DREAM GIRL (1948) --- Another starring Betty Hutton, which means forgotten, never shown, near-inaccessible. Betty will be revived when I find dinosaur eggs in the back yard, not primary point for today however, as who's here to state the obvious? Object of interest instead is the Chicago Theatre hosting the “Hutton Hurricane” with much to make fifty, even sixty-five, cents seem a bargain, at least to us who would Dream to go back and see this Girl as seasoning upon stage lures familiar then, but like Betty Hutton, gone with shifting winds.

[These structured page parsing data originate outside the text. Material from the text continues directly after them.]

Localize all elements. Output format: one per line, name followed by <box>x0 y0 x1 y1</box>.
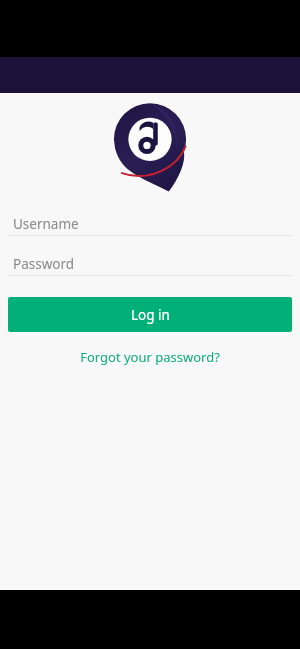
staticText: Password <box>13 255 75 273</box>
button[interactable]: Log in <box>8 297 292 332</box>
staticText: Log in <box>131 306 170 324</box>
button[interactable]: Forgot your password? <box>0 345 300 369</box>
staticText: Username <box>13 215 79 233</box>
button[interactable]: Username <box>8 213 292 236</box>
button[interactable]: Password <box>8 253 292 276</box>
other: App logo <box>112 100 188 192</box>
staticText: Forgot your password? <box>80 348 220 366</box>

Consider hours these entertainers pulled … start time 9AM, a last show at 10PM. From there I’d be for a sanitarium stay, but these troupers were bound for however long Dream Girl drew crowds, this ad indicating a Hold Over, so how long did artists endure upon this bill? Toni Harper was a “Girl Jazz Singer” and Chicago native who was eleven when she appeared here, later did Ed Sullivan spots seen at You Tube, retired from performing at twenty-nine, and died in 2023. Two-Ton Baker had, among other hits, “I Like Stinky Cheese,” which I will leave for others to resurrect via You Tube or ancient vinyl. Disc jockeys on stage merit mention as Dave Garroway was among them. He obviously went places. DJ’s were welcome at presentation houses for often broadcasting live from jamborees they’d narrate like a ball game, listeners encouraged to come on down and join the fun. Against so much here-and-now excitement few features could compete, the Chicago Theatre wise in loading up live acts where a movie was soft, as probably was Dream Girl, to some extent a chaser to clear seats so watchers wouldn’t camp all day for a single admission. Of course if the stage attraction was hot enough, like a hit crooner or band, there might be endurance sitters there for a twelve-hour haul. Some among these would have been plenty sick of Dream Girl after a long, long day.